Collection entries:
* * * * *
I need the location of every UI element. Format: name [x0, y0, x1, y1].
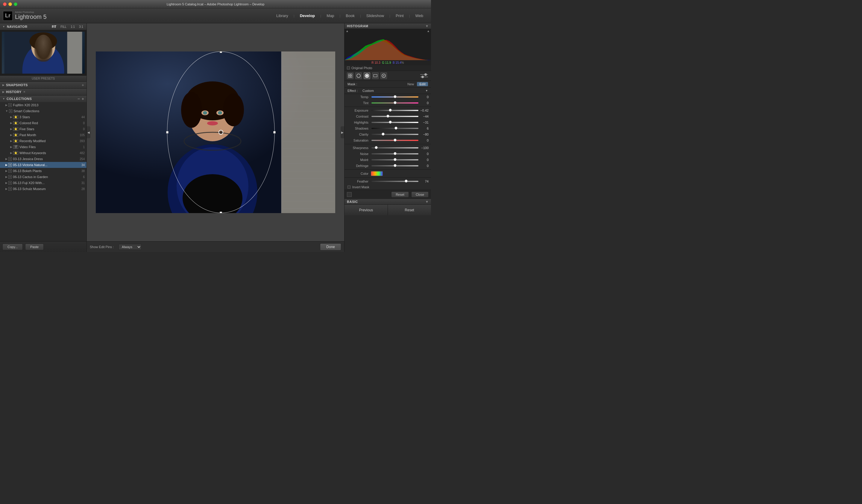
tint-track[interactable]	[371, 102, 418, 104]
noise-thumb[interactable]	[394, 152, 396, 155]
collection-jessica-arrow[interactable]: ▶	[5, 157, 8, 160]
collection-video-files-arrow[interactable]: ▶	[10, 145, 12, 148]
nav-web[interactable]: Web	[410, 9, 428, 23]
saturation-thumb[interactable]	[394, 138, 396, 142]
collection-past-month-arrow[interactable]: ▶	[10, 133, 12, 136]
paste-button[interactable]: Paste	[25, 243, 44, 250]
moire-thumb[interactable]	[394, 158, 396, 161]
right-panel-collapse-arrow[interactable]: ▶	[341, 126, 344, 138]
collections-header[interactable]: ▼ Collections − +	[0, 95, 87, 102]
original-photo-checkbox[interactable]	[347, 66, 350, 69]
collections-add-button[interactable]: +	[82, 96, 84, 101]
feather-thumb[interactable]	[405, 180, 408, 183]
collection-colored-red-arrow[interactable]: ▶	[10, 121, 12, 124]
nav-develop[interactable]: Develop	[295, 9, 320, 23]
collection-without-keywords[interactable]: ▶ ⭐ Without Keywords 482	[0, 150, 87, 156]
history-header[interactable]: ▶ History ×	[0, 89, 87, 95]
temp-track[interactable]	[371, 96, 418, 97]
collection-colored-red[interactable]: ▶ ⭐ Colored Red 0	[0, 120, 87, 126]
collection-past-month[interactable]: ▶ ⭐ Past Month 105	[0, 132, 87, 138]
nav-map[interactable]: Map	[322, 9, 339, 23]
exposure-track[interactable]	[371, 110, 418, 111]
nav-book[interactable]: Book	[341, 9, 360, 23]
shadows-thumb[interactable]	[394, 127, 397, 130]
contrast-track[interactable]	[371, 116, 418, 117]
circle-tool-button[interactable]	[355, 72, 362, 79]
basic-dropdown-icon[interactable]: ▼	[425, 200, 429, 203]
tint-thumb[interactable]	[394, 101, 396, 104]
collection-five-stars[interactable]: ▶ ⭐ Five Stars 0	[0, 126, 87, 132]
collection-fuji-x20-arrow[interactable]: ▶	[5, 181, 8, 184]
snapshots-header[interactable]: ▶ Snapshots +	[0, 82, 87, 88]
collection-fuji-x20[interactable]: ▶ ≡ 06-13 Fuji X20 With... 31	[0, 180, 87, 186]
nav-thumbnail-image[interactable]	[2, 32, 85, 74]
previous-button[interactable]: Previous	[344, 205, 388, 215]
main-photo[interactable]	[96, 52, 335, 213]
feather-track[interactable]	[371, 181, 418, 182]
circle-dot-button[interactable]	[380, 72, 387, 79]
color-swatch[interactable]	[371, 171, 383, 176]
collection-smart-arrow[interactable]: ▼	[5, 109, 8, 112]
maximize-window-button[interactable]	[14, 2, 17, 6]
saturation-track[interactable]	[371, 140, 418, 141]
zoom-3-1-btn[interactable]: 3:1	[78, 25, 84, 29]
collection-five-stars-arrow[interactable]: ▶	[10, 128, 12, 131]
shadow-clip-indicator[interactable]: ▲	[346, 29, 349, 32]
sharpness-track[interactable]	[371, 147, 418, 148]
rectangle-tool-button[interactable]	[372, 72, 379, 79]
zoom-fill-btn[interactable]: FILL	[60, 25, 67, 29]
mask-edit-button[interactable]: Edit	[417, 82, 428, 86]
defringe-thumb[interactable]	[394, 164, 396, 167]
history-close-button[interactable]: ×	[23, 90, 25, 94]
nav-library[interactable]: Library	[272, 9, 293, 23]
collection-bokeh-arrow[interactable]: ▶	[5, 169, 8, 172]
collection-video-files[interactable]: ▶ 🎬 Video Files 1	[0, 144, 87, 150]
collection-fujifilm[interactable]: ▶ ≡ Fujifilm X20 2013	[0, 102, 87, 108]
zoom-1-1-btn[interactable]: 1:1	[70, 25, 76, 29]
collection-recently-modified[interactable]: ▶ ⭐ Recently Modified 393	[0, 138, 87, 144]
collection-without-keywords-arrow[interactable]: ▶	[10, 151, 12, 155]
histogram-dropdown-icon[interactable]: ▼	[425, 24, 429, 28]
contrast-thumb[interactable]	[387, 115, 389, 118]
clarity-track[interactable]	[371, 134, 418, 135]
nav-print[interactable]: Print	[391, 9, 408, 23]
exposure-thumb[interactable]	[389, 109, 392, 111]
collections-minus-button[interactable]: −	[78, 96, 80, 101]
collection-jessica-dress[interactable]: ▶ ≡ 03-13 Jessica Dress 254	[0, 156, 87, 162]
clarity-thumb[interactable]	[382, 133, 384, 136]
moire-track[interactable]	[371, 159, 418, 160]
highlight-clip-indicator[interactable]: ▲	[427, 29, 430, 32]
collection-cactus-garden[interactable]: ▶ ≡ 06-13 Cactus in Garden 6	[0, 174, 87, 180]
basic-section-header[interactable]: Basic ▼	[344, 199, 431, 204]
collection-schulz-arrow[interactable]: ▶	[5, 187, 8, 190]
noise-track[interactable]	[371, 153, 418, 155]
collection-victoria-natural[interactable]: ▶ ≡ 05-13 Victoria Natural... 34	[0, 162, 87, 168]
defringe-track[interactable]	[371, 165, 418, 167]
collection-bokeh-plants[interactable]: ▶ ≡ 06-13 Bokeh Plants 38	[0, 168, 87, 174]
nav-slideshow[interactable]: Slideshow	[362, 9, 389, 23]
image-canvas[interactable]: ◀ ▶	[87, 23, 344, 241]
temp-thumb[interactable]	[394, 95, 396, 98]
zoom-fit-btn[interactable]: FIT	[51, 25, 57, 29]
collection-cactus-arrow[interactable]: ▶	[5, 175, 8, 178]
filled-circle-button[interactable]	[364, 72, 370, 79]
close-window-button[interactable]	[3, 2, 6, 6]
collection-schulz-museum[interactable]: ▶ ≡ 06-13 Schulz Museum 28	[0, 186, 87, 192]
collection-fujifilm-arrow[interactable]: ▶	[5, 104, 8, 107]
mask-new-button[interactable]: New	[407, 82, 414, 86]
show-edit-pins-select[interactable]: Always Selected Never	[118, 244, 142, 250]
collection-victoria-arrow[interactable]: ▶	[5, 163, 8, 167]
snapshots-add-button[interactable]: +	[82, 83, 84, 88]
copy-button[interactable]: Copy...	[2, 243, 23, 250]
navigator-header[interactable]: ▼ Navigator FIT FILL 1:1 3:1	[0, 23, 87, 30]
left-panel-collapse-arrow[interactable]: ◀	[87, 126, 90, 138]
sharpness-thumb[interactable]	[375, 146, 378, 149]
done-button[interactable]: Done	[320, 243, 341, 251]
effect-dropdown-button[interactable]: ▼	[425, 89, 428, 92]
shadows-track[interactable]	[371, 128, 418, 129]
collection-3stars-arrow[interactable]: ▶	[10, 116, 12, 119]
highlights-track[interactable]	[371, 122, 418, 123]
collection-recently-modified-arrow[interactable]: ▶	[10, 140, 12, 143]
invert-mask-checkbox[interactable]	[348, 186, 351, 188]
reset-button[interactable]: Reset	[388, 205, 431, 215]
* * * * *
### DIRECTIONS
Leave the images behind and write out every entry exactly.

### SOLUTION BELOW
I need the location of every UI element. Format: name [x0, y0, x1, y1].
tint-track[interactable]	[371, 102, 418, 104]
noise-thumb[interactable]	[394, 152, 396, 155]
collection-jessica-arrow[interactable]: ▶	[5, 157, 8, 160]
collection-video-files-arrow[interactable]: ▶	[10, 145, 12, 148]
nav-web[interactable]: Web	[410, 9, 428, 23]
saturation-thumb[interactable]	[394, 138, 396, 142]
collection-past-month-arrow[interactable]: ▶	[10, 133, 12, 136]
paste-button[interactable]: Paste	[25, 243, 44, 250]
moire-thumb[interactable]	[394, 158, 396, 161]
right-panel-collapse-arrow[interactable]: ▶	[341, 126, 344, 138]
collections-header[interactable]: ▼ Collections − +	[0, 95, 87, 102]
original-photo-checkbox[interactable]	[347, 66, 350, 69]
collections-add-button[interactable]: +	[82, 96, 84, 101]
feather-thumb[interactable]	[405, 180, 408, 183]
collection-colored-red-arrow[interactable]: ▶	[10, 121, 12, 124]
nav-develop[interactable]: Develop	[295, 9, 320, 23]
collection-without-keywords[interactable]: ▶ ⭐ Without Keywords 482	[0, 150, 87, 156]
history-header[interactable]: ▶ History ×	[0, 89, 87, 95]
temp-track[interactable]	[371, 96, 418, 97]
collection-colored-red[interactable]: ▶ ⭐ Colored Red 0	[0, 120, 87, 126]
collection-past-month[interactable]: ▶ ⭐ Past Month 105	[0, 132, 87, 138]
nav-map[interactable]: Map	[322, 9, 339, 23]
exposure-track[interactable]	[371, 110, 418, 111]
nav-book[interactable]: Book	[341, 9, 360, 23]
shadows-thumb[interactable]	[394, 127, 397, 130]
contrast-track[interactable]	[371, 116, 418, 117]
circle-tool-button[interactable]	[355, 72, 362, 79]
basic-dropdown-icon[interactable]: ▼	[425, 200, 429, 203]
tint-thumb[interactable]	[394, 101, 396, 104]
collection-five-stars[interactable]: ▶ ⭐ Five Stars 0	[0, 126, 87, 132]
collection-fuji-x20-arrow[interactable]: ▶	[5, 181, 8, 184]
snapshots-header[interactable]: ▶ Snapshots +	[0, 82, 87, 88]
collection-fuji-x20[interactable]: ▶ ≡ 06-13 Fuji X20 With... 31	[0, 180, 87, 186]
nav-thumbnail-image[interactable]	[2, 32, 85, 74]
previous-button[interactable]: Previous	[344, 205, 388, 215]
main-photo[interactable]	[96, 52, 335, 213]
feather-track[interactable]	[371, 181, 418, 182]
circle-dot-button[interactable]	[380, 72, 387, 79]
color-swatch[interactable]	[371, 171, 383, 176]
collection-smart-arrow[interactable]: ▼	[5, 109, 8, 112]
maximize-window-button[interactable]	[14, 2, 17, 6]
saturation-track[interactable]	[371, 140, 418, 141]
zoom-3-1-btn[interactable]: 3:1	[78, 25, 84, 29]
collection-five-stars-arrow[interactable]: ▶	[10, 128, 12, 131]
shadow-clip-indicator[interactable]: ▲	[346, 29, 349, 32]
sharpness-track[interactable]	[371, 147, 418, 148]
rectangle-tool-button[interactable]	[372, 72, 379, 79]
zoom-fill-btn[interactable]: FILL	[60, 25, 67, 29]
mask-edit-button[interactable]: Edit	[417, 82, 428, 86]
defringe-thumb[interactable]	[394, 164, 396, 167]
history-close-button[interactable]: ×	[23, 90, 25, 94]
nav-library[interactable]: Library	[272, 9, 293, 23]
collection-bokeh-arrow[interactable]: ▶	[5, 169, 8, 172]
collection-video-files[interactable]: ▶ 🎬 Video Files 1	[0, 144, 87, 150]
collection-fujifilm[interactable]: ▶ ≡ Fujifilm X20 2013	[0, 102, 87, 108]
zoom-1-1-btn[interactable]: 1:1	[70, 25, 76, 29]
collection-recently-modified[interactable]: ▶ ⭐ Recently Modified 393	[0, 138, 87, 144]
collection-without-keywords-arrow[interactable]: ▶	[10, 151, 12, 155]
histogram-dropdown-icon[interactable]: ▼	[425, 24, 429, 28]
contrast-thumb[interactable]	[387, 115, 389, 118]
clarity-track[interactable]	[371, 134, 418, 135]
nav-print[interactable]: Print	[391, 9, 408, 23]
exposure-thumb[interactable]	[389, 109, 392, 111]
collections-minus-button[interactable]: −	[78, 96, 80, 101]
collection-jessica-dress[interactable]: ▶ ≡ 03-13 Jessica Dress 254	[0, 156, 87, 162]
clarity-thumb[interactable]	[382, 133, 384, 136]
moire-track[interactable]	[371, 159, 418, 160]
highlight-clip-indicator[interactable]: ▲	[427, 29, 430, 32]
collection-cactus-garden[interactable]: ▶ ≡ 06-13 Cactus in Garden 6	[0, 174, 87, 180]
basic-section-header[interactable]: Basic ▼	[344, 199, 431, 204]
collection-schulz-arrow[interactable]: ▶	[5, 187, 8, 190]
noise-track[interactable]	[371, 153, 418, 155]
collection-victoria-natural[interactable]: ▶ ≡ 05-13 Victoria Natural... 34	[0, 162, 87, 168]
defringe-track[interactable]	[371, 165, 418, 167]
collection-bokeh-plants[interactable]: ▶ ≡ 06-13 Bokeh Plants 38	[0, 168, 87, 174]
nav-slideshow[interactable]: Slideshow	[362, 9, 389, 23]
image-canvas[interactable]: ◀ ▶	[87, 23, 344, 241]
temp-thumb[interactable]	[394, 95, 396, 98]
zoom-fit-btn[interactable]: FIT	[51, 25, 57, 29]
collection-cactus-arrow[interactable]: ▶	[5, 175, 8, 178]
filled-circle-button[interactable]	[364, 72, 370, 79]
close-window-button[interactable]	[3, 2, 6, 6]
collection-schulz-museum[interactable]: ▶ ≡ 06-13 Schulz Museum 28	[0, 186, 87, 192]
collection-fujifilm-arrow[interactable]: ▶	[5, 104, 8, 107]
mask-new-button[interactable]: New	[407, 82, 414, 86]
show-edit-pins-select[interactable]: Always Selected Never	[118, 244, 142, 250]
collection-victoria-arrow[interactable]: ▶	[5, 163, 8, 167]
snapshots-add-button[interactable]: +	[82, 83, 84, 88]
copy-button[interactable]: Copy...	[2, 243, 23, 250]
navigator-header[interactable]: ▼ Navigator FIT FILL 1:1 3:1	[0, 23, 87, 30]
left-panel-collapse-arrow[interactable]: ◀	[87, 126, 90, 138]
sharpness-thumb[interactable]	[375, 146, 378, 149]
done-button[interactable]: Done	[320, 243, 341, 251]
effect-dropdown-button[interactable]: ▼	[425, 89, 428, 92]
shadows-track[interactable]	[371, 128, 418, 129]
collection-3stars-arrow[interactable]: ▶	[10, 116, 12, 119]
highlights-track[interactable]	[371, 122, 418, 123]
collection-recently-modified-arrow[interactable]: ▶	[10, 140, 12, 143]
invert-mask-checkbox[interactable]	[348, 186, 351, 188]
reset-button[interactable]: Reset	[388, 205, 431, 215]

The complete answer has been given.